I’m not entirely sure what I just witnessed, but I am sure that it was incredible, beautiful, powerful. Set against a backdrop of miscellaneous articles of clothing, arranged along the colour spectrum – blue, green, yellow, cream, beige, brown, purple – six masses of lycra, cotton and knit wool began to move. Fluidly, they expanded and condensed, rose up on human legs and sunk back down to the black stage, morphed and grew limbs, united, fornicated and separated. This continued, the movement and growth, until six performers in white shirts stood before the audience, wide-eyed like children thrust into the epicentre of a strange new world.
One of the two male performers broke the silence, stuttering at first as he found his voice and came into his own. Judging by the audience’s reaction it was an entertaining and amusing monologue – as was the rest of the spoken dialogue throughout the performance – but neither myself nor my companion understand a word of Icelandic so we were left to appreciate the visuals, the movement, the paralinguistic story being told. Linguistic comprehension would surely have augmented our appreciation of the scenes playing out before us, but the sheer enjoyment we gleaned from the physicality of the performance is a testament to the calibre of theatrics we were privy to.

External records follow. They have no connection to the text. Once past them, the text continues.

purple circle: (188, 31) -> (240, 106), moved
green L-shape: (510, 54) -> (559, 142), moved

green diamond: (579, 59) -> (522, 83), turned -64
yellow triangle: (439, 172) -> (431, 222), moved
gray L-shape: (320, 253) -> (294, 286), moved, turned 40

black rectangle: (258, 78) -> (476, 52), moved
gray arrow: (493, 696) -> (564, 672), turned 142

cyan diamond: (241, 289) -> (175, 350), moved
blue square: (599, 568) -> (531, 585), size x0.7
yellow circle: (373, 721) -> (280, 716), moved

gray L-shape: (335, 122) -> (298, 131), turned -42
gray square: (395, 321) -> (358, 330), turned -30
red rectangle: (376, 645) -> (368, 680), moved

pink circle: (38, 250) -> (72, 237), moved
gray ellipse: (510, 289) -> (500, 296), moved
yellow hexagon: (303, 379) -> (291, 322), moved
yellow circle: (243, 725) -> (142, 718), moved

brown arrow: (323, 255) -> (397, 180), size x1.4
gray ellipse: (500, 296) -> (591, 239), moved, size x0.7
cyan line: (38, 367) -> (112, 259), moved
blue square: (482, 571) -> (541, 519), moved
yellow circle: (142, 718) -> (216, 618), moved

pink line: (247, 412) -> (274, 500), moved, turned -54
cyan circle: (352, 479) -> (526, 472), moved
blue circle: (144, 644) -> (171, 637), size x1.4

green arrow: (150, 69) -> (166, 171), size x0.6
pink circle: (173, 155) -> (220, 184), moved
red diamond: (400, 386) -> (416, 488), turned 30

Humanimal transcended language barriers through a depiction of raw, animalistic emotional concepts that oft find themselves stifled in daily human interaction: animal aggression, lust; romantic, orgasmic and violently uninhibited; greed and hoarding, perhaps a commentary on our unfortunate penchant for exorbitant consumerism. The performers acted on their every primal urge and did so with such strength and conviction that the heart beat both faster and slower, palms grew moist and breathing became irregular.
The stunning visual display was complemented to perfection by the music of Gísli Galdur Þorgeirsson, who recorded, mixed and layered sounds on the spot and dominated his drum-set, both while audience members took their seats and throughout the whole of the performance. Gísli and the performers, Saga Sigurðardóttir, Friðgeir Einarsson, Margrét Bjarnadóttir, Álfrún Helga Örnólfsdóttir, Jörundur Ragnarsson and Dóra Jóhannsdóttir, were more than deserving of the prolonged standing ovation their collective performance commanded.